Wrong Side of History II

Fred Hiatt at the Washington Post points out that there is something wrong with international law's 17th Century obsession with "sovereignty" while essentially ignoring the focus of law of the 18th, 19th, 20th and 21st Centuries on individual rights:

[Y]ou have to wonder whether ... there isn't something peculiar, something out of whack, about international law itself. Yes, national borders should be respected. But why should a gangster who has maintained power only by violating every norm of morality and law -- including international law -- be permitted the sanctuary of those borders? Why should his regime be entitled to the same protection as a government that represents its people?

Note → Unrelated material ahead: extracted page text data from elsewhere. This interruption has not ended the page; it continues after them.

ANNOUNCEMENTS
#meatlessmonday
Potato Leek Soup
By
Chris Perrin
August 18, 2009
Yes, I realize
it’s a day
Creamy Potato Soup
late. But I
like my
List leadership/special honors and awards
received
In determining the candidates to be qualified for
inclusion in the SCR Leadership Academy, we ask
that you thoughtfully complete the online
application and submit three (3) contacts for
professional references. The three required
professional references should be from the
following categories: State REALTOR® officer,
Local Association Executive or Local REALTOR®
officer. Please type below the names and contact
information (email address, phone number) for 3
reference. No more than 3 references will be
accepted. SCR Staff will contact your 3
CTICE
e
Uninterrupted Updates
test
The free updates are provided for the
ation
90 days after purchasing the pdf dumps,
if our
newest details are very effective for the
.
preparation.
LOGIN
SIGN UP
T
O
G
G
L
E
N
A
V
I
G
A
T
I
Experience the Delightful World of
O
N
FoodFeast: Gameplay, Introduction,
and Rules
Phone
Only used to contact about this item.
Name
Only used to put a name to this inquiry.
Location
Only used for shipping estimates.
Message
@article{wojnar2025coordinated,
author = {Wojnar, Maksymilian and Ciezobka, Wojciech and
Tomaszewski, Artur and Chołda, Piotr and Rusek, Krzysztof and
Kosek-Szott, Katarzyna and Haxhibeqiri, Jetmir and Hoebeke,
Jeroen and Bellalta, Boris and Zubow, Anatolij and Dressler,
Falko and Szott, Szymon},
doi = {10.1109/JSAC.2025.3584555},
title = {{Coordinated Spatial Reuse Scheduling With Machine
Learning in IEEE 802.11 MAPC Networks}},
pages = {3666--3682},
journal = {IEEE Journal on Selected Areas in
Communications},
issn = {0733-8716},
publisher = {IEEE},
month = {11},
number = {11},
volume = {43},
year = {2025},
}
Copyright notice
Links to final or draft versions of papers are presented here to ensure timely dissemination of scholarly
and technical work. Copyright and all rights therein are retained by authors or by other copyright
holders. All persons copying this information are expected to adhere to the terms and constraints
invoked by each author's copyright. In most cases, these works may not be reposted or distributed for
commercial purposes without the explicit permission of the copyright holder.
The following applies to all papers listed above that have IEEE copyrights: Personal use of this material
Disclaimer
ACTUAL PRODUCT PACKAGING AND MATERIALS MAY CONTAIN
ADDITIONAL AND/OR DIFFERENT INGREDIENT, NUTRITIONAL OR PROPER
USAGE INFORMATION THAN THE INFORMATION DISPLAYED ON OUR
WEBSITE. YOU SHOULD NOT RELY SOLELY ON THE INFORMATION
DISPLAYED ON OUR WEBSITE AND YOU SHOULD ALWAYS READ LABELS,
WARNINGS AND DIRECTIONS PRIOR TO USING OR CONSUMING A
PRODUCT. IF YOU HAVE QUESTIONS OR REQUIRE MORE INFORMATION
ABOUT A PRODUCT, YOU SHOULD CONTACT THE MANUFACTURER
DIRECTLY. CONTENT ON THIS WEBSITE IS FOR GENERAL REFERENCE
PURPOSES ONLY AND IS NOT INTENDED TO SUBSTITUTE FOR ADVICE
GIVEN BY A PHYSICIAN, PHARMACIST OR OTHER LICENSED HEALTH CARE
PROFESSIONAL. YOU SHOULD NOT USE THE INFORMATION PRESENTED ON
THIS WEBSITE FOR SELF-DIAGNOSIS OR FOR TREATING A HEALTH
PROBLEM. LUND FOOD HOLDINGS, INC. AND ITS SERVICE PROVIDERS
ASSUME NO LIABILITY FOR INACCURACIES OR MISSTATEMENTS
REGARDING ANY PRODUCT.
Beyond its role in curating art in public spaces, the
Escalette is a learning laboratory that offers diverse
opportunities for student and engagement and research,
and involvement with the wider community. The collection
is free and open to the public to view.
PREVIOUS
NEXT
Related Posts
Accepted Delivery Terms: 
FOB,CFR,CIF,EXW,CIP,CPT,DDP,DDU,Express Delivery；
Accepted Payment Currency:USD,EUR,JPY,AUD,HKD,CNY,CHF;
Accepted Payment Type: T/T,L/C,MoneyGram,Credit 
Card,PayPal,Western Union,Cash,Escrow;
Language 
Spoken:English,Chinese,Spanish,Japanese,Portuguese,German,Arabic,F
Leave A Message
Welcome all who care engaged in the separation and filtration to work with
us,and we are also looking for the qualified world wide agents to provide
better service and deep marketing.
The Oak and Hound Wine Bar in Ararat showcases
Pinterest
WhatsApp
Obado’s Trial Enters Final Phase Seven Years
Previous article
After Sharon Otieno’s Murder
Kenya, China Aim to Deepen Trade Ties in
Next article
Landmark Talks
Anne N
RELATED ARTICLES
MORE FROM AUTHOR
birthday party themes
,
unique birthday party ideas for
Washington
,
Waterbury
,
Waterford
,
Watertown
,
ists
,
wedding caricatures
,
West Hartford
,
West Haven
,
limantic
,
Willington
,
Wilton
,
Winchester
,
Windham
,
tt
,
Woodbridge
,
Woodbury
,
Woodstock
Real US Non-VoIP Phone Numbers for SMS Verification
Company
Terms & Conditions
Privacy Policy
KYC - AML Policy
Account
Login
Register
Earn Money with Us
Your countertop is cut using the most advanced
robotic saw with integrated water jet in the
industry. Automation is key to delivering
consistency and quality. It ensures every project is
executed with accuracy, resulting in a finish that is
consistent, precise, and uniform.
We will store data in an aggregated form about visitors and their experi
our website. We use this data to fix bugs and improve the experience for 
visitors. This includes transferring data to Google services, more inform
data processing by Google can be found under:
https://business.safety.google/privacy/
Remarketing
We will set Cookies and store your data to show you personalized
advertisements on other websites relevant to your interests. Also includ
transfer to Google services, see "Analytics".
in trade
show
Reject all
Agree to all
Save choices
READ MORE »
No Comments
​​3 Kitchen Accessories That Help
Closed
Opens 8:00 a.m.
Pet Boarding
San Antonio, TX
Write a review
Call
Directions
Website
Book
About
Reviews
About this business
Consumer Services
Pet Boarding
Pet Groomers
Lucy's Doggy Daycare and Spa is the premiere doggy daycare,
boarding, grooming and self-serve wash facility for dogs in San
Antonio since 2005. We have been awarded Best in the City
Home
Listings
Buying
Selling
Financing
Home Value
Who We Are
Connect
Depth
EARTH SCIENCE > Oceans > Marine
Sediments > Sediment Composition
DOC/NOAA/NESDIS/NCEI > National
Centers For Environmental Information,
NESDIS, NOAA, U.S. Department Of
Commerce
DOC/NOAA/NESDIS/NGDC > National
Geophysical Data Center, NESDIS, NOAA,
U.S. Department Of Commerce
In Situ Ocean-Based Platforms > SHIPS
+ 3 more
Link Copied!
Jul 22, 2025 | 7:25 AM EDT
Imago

No one, not even the most dovish of the doves, maintains that Saddam Hussein is the legitimate representative of the Iraqi people. He rules by means of a brutal secret police using murder (of thousands and thousands of innocent people over the years) as its tool. The British government last week issued a brief report on Saddam Hussein's crimes that listed some of his favored methods of torture, in addition to the usual beatings and fingernail extractions: eye gouging, piercing of hands with electric drill, suspension from the ceiling, electric shock, sexual abuse, mock executions, acid baths. Wives are raped to extract confessions from husbands, while children are made to watch. Prisoners "are kept in rows of rectangular steel boxes, as found in mortuaries, until they either confess to their crimes or die."

...

The opponents of war often claim to be speaking for the Iraqi people. In any dictatorship, it is impossible to gauge how the people feel, particularly in one as brutal as Iraq. Two years ago the Revolutionary Command Council added "amputation of the tongue" as an approved punishment for anyone who speaks ill of Saddam Hussein or his family.

Still, there are clues. About one in seven Iraqis has left the nation rather than live under his regime, as the British report pointed out.

And last week, the nonprofit International Crisis Group (ICG), which conducts research in troubled regions in an effort to encourage wise policy, issued, to little notice, a compelling report entitled "Voices From the Iraqi Street." The ICG researcher, interviewing ordinary Iraqis for the sixth time in recent years, found them more open than ever before. This in itself might be seen as an initial success of Bush's policy; the ICG attributed it to "the feelings shared by many Iraqis that some kind of political change is now unavoidable."

More remarkable, the interviewer found an "overwhelming sentiment . . . of frustration and impatience with the status quo." People want change, are willing to say so and, "if such a change required an American-led attack, they would support it."


As I have pointed out in many prior posts, there is no way for any government to claim legitimacy other than through sufficiently democratic and open elections. That does not mean that the form of the constitution meet any particular, rigid format. While the first and most important protector of democracy and human rights is open elections, their protection depends also on protecting them from the still substantial threats of mobocracy.

But a government which is not democratically elected is illegitimate - and this, in my opinion, should be reflected in international law as depriving the illegitimate state of the right to argue under international law that other states are prohibited from invasion and military action by the sovereignty rights of a legitimate state. Such an illegitimate state would have to rely, instead, on other principles - such as arguing that the particular invasion would cause more harm to the populace than the persistence of the illegitimate government causes. Iraq probably could not make effective use of such other principles, but, for example, Saudi Arabia at least arguably could.

It is absurd that "opponents of war often claim to be speaking for the Iraqi people," thereby acknowledging that the democratic will of those people is of paramount importance in determining whether war may be waged against Iraq, a principle which is nowhere included in international law. Instead of looking for clues as to the popular will of the Iraqi people in opinion polls and emmigration statistics, international law should expressly shift the burden of demonstrating compliance with that popular will directly onto the government purporting to act in the name of the Iraqi people.

Perhaps some other reform of international law would be more appropriate than the one sketched above. But the current principles of international law are nothing short of a disgrace that only a cynical and self important diplomat or legal academic could love.